Some time ago HP decided to stop the further development and sales of their IAM products, even while they will support existing customers. Since then, Novell announced an agreement with HP with a special cross-upgrade offer. And, since then, there are a lot of rumours about other partnerships in the market. What is the reason for this?
To understand this one first has to first understand the structures of HP. HP is a pretty big and diversified company. There is the consumer business, there are printers. In the enterprise IT area, we still have three different divisions:
- Software (by far the smallest division)
- Hardware
- Services (consulting, integration,...)
From my perspective, it is much more important for existing HP customers to rethink the IAM strategy. Will you use HP software - and until when? And what are your vision, your strategy, your operational requirements for IAM? Thus - which way will you go? Which software vendor fits best? Which integrators suite best for your targets? Given the fact, that IAM becomes more and more business driven, integrated into the GRC and/or BSM context, you should first redefine and update your IAM strategy and afterwards select the best vendors and partners for you. That might be Novell, Oracle, or someone else.

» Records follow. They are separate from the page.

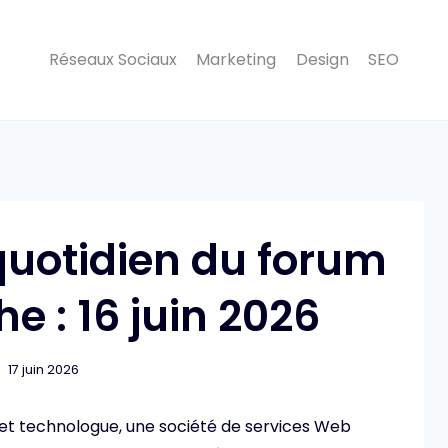
Réseaux Sociaux
Marketing
Design
SEO
 quotidien du forum
e : 16 juin 2026
17 juin 2026
et technologue, une société de services Web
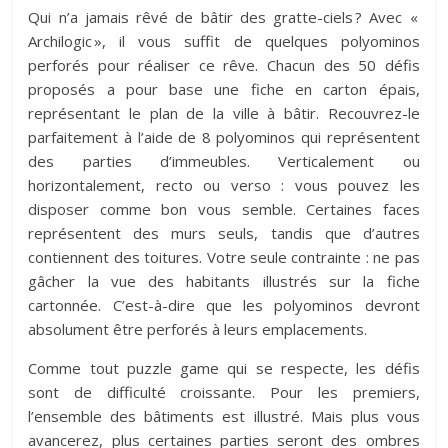
Qui n’a jamais rêvé de bâtir des gratte-ciels ? Avec «
Archilogic », il vous suffit de quelques polyominos
perforés pour réaliser ce rêve. Chacun des 50 défis
proposés a pour base une fiche en carton épais,
représentant le plan de la ville à bâtir. Recouvrez-le
parfaitement à l’aide de 8 polyominos qui représentent
des parties d’immeubles. Verticalement ou
horizontalement, recto ou verso : vous pouvez les
disposer comme bon vous semble. Certaines faces
représentent des murs seuls, tandis que d’autres
contiennent des toitures. Votre seule contrainte : ne pas
gâcher la vue des habitants illustrés sur la fiche
cartonnée. C’est-à-dire que les polyominos devront
absolument être perforés à leurs emplacements.
Comme tout puzzle game qui se respecte, les défis
sont de difficulté croissante. Pour les premiers,
l’ensemble des bâtiments est illustré. Mais plus vous
avancerez, plus certaines parties seront des ombres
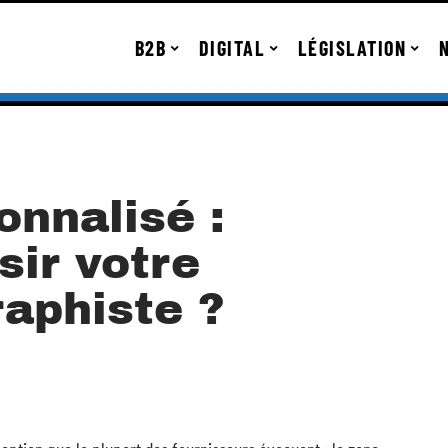
B2B
DIGITAL
LÉGISLATION
onnalisé :
ir votre
raphiste ?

And you can bet on that your IAM strategy has to be updated compared to what you had in mind some years ago when deciding for the HP solution - because there has been a lot of progress in IAM since then.
The costs of software licenses are a small percentage of the overall costs of IAM projects. Thus, these costs have to be considered but aren't the main criterion for a decision. The main criterion is that what you're doing there fits to your IT strategy and is aligned to the business requirements.
One thing to add: HP isn't out of IAM - at least not the services division. Again - there are several divisions at HP doing their one thing, and HP still provides and will continue to provide services for IAM, based on software of other vendors.